Exercise prompt>
In the records, each line holding "Kanadě" must be reported.

(Collected data)
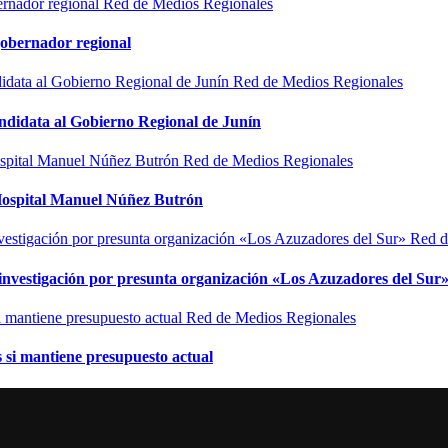
Red de Medios Regionales
gobernador regional
Red de Medios Regionales
ndidata al Gobierno Regional de Junín
Red de Medios Regionales
l Hospital Manuel Núñez Butrón
Red d
n investigación por presunta organización «Los Azuzadores del Sur
Red de Medios Regionales
si mantiene presupuesto actual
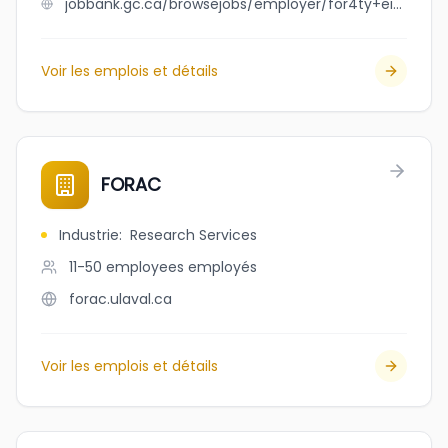
jobbank.gc.ca/browsejobs/employer/for4ty+ei8ht+restaurant/ca
Voir les emplois et détails
FORAC
Industrie
:
Research Services
11-50 employees
employés
forac.ulaval.ca
Voir les emplois et détails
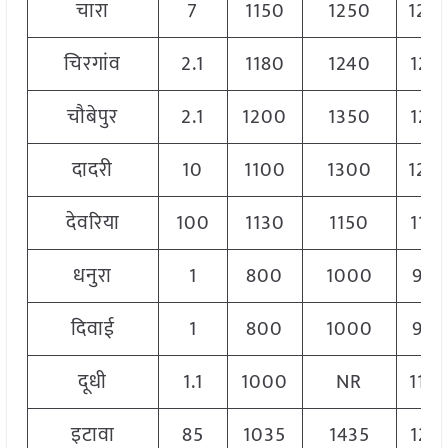
चारा
7
1150
1250
120
चिरगांव
2.1
1180
1240
121
चौबेपुर
2.1
1200
1350
124
दादरी
10
1100
1300
120
देवरिया
100
1130
1150
114
धनुरा
1
800
1000
90
दिवाई
1
800
1000
90
दूधी
1.1
1000
NR
110
इटावा
85
1035
1435
123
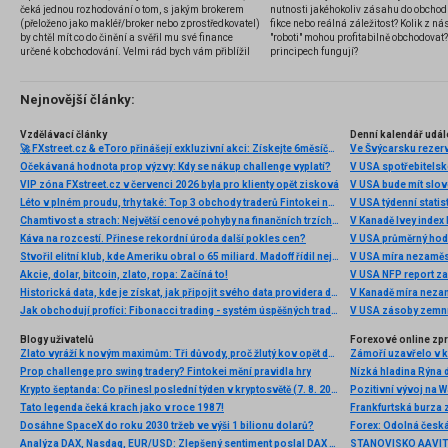
čeká jednou rozhodování o tom, s jakým brokerem
nutnosti jakéhokoliv zásahu do obchod
(přeloženo jako makléř/broker nebo zprostředkovatel)
fikce nebo reálná záležitost? Kolik z nás
by chtěl mít co do činění a svěřil mu své finance
"roboti" mohou profitabilně obchodovat
určené k obchodování. Velmi rád bych vám přiblížil
principech fungují?
problematiku výběru brokera, rozdíl mezi
jednotlivými typy brokerů a v neposlední řadě uvedu
několik příkladů nejznámějších z nich.
Nejnovější články:
Vzdělávací články
Denní kalendář udál
🚀 FXstreet.cz & eToro přinášejí exkluzivní akci: Získejte 6měsíční členství ve VIP zóně ZDARMA
Ve Švýcarsku rezer
Očekávaná hodnota prop výzvy: Kdy se nákup challenge vyplatí?
V USA spotřebitelsk
VIP zóna FXstreet.cz v červenci 2026 byla pro klienty opět zisková
V USA bude mít slo
Léto v plném proudu, trhy také: Top 3 obchody traderů Fintokei na indexech a zlatě
V USA týdenní statist
Chamtivost a strach: Největší cenové pohyby na finančních trzích (červenec 2026)
V Kanadě Ivey index
Káva na rozcestí. Přinese rekordní úroda další pokles cen?
V USA průměrný hod
Stvořil elitní klub, kde Ameriku obral o 65 miliard. Madoff řídil největší Ponzi dějin
V USA míra nezaměs
Akcie, dolar, bitcoin, zlato, ropa: Začíná to!
V USA NFP report z
Historická data, kde je získat, jak připojit svého data providera do MultiCharts a proč je budeme potřebovat? (4. díl)
V Kanadě míra neza
Jak obchodují profíci: Fibonacci trading - systém úspěšných traderů
V USA zásoby zemní
Blogy uživatelů
Forexové online zp
Zlato vyráží k novým maximům: Tři důvody, proč žlutý kov opět dominuje
Prop challenge pro swing tradery? Fintokei mění pravidla hry
Nízká hladina Rýna 
Krypto šeptanda: Co přinesl poslední týden v kryptosvětě (7. 8. 2026)
Pozitivní vývoj na Wa
Tato legenda čeká krach jako v roce 1987!
Frankfurtská burza 
Dosáhne SpaceX do roku 2030 tržeb ve výši 1 bilionu dolarů?
Analýza DAX, Nasdaq, EUR/USD: Zlepšený sentiment poslal DAX na nová maxima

Exercise result>
V Kanadě Ivey index
V Kanadě míra neza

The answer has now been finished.